Или мать. Так уж вышло, что именно они называли меня полным именем, а поскольку обычно обращались ко мне лишь чтобы за что-то отчитать – когда я вела себя без нареканий, обо мне и не вспоминали, – то своё полное имя я не любила.

Глава 5. Часть 2

– Хант, Хант… – забормотал Джул, потирая нос. Кажется, этот жест помогал ему думать. Берти в таких случаях чесал затылок, отучить его от этой привычки гувернёр так и не сумел. – А! Точно! Дядя Морган! Ха! Теперь понятно, почему папа успокаивал маму, говоря, что я в академии буду под присмотром. Я думал, он няньку в виду имел, а он про дядю Моргана говорил. А мне не сказали…

– Так ректор – твой дядя?

Наверное, по материнской линии, раз фамилия другая.

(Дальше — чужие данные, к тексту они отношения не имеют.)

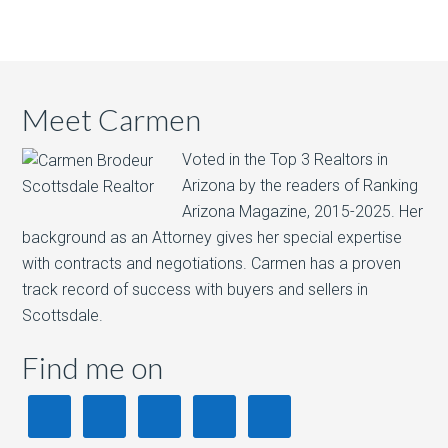
Meet Carmen
Voted in the Top 3 Realtors in
Arizona by the readers of Ranking
Arizona Magazine, 2015-2025.​ Her
background as an Attorney gives her special expertise
with contracts and negotiations. Carmen has a proven
track record of success with buyers and sellers in
Scottsdale.
Find me on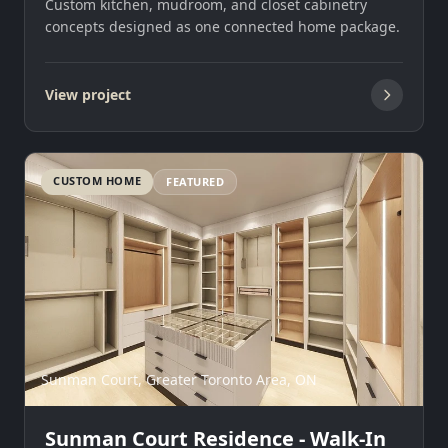
Custom kitchen, mudroom, and closet cabinetry
concepts designed as one connected home package.
View project
CUSTOM HOME
FEATURED
Sunman Court, Greater Toronto Area, ON
Sunman Court Residence - Walk-In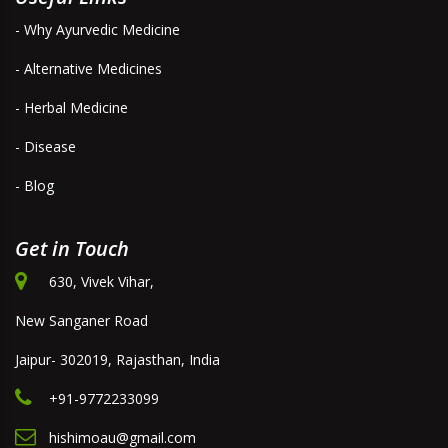
- Why Ayurvedic Medicine
- Alternative Medicines
- Herbal Medicine
- Disease
- Blog
Get in Touch
630, Vivek Vihar,
New Sanganer Road
Jaipur- 302019, Rajasthan, India
+91-9772233099
hishimoau@gmail.com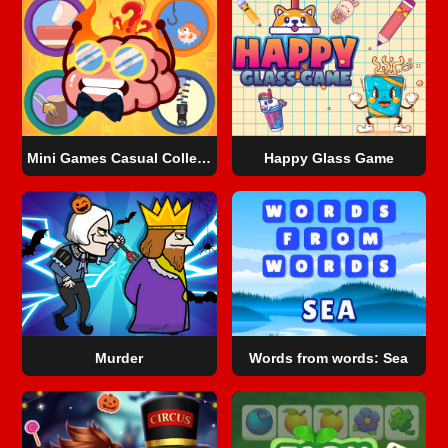
Mini Games Casual Collection
Happy Glass Game
Murder
Words from words: Sea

– Нет, он так-то мне вообще никто. Просто он с моим папой вместе учился, в одной комнате жил, они дружили очень. И мама его знала, она там же на два курса младше училась. То есть – не там же, а тут же, в этой же академии, – Джул потыкал пальцем куда то себе под ноги, видимо, пытаясь указать на то, что мы сами в той же академии сейчас находимся. – А потом, когда мама выпустилась, они поженились и уехали в папино поместье – оно на западе, почти на границе с Иганастаном.

– Ого! Далековато.

– Ага. От ближайшего стационарного портала ещё двое суток ехать. Мама говорит, что мы живём в пятке мира. В общем, я не знаю, встречались ли они потом, может, дядя Морган приезжал ещё до моего рождения или когда я был совсем маленьким, но я его никогда не видел.

– Но называешь дядей?

– Привычка. Он на каждый мой день рождения подарки присылал. И мне всегда говорили: «Это от дяди Моргана», а когда немного подрос, рассказали, кто это. Я тоже его фамилию случайно узнал, на конверте прочёл, он с отцом переписывается, а так бы точно не догадался.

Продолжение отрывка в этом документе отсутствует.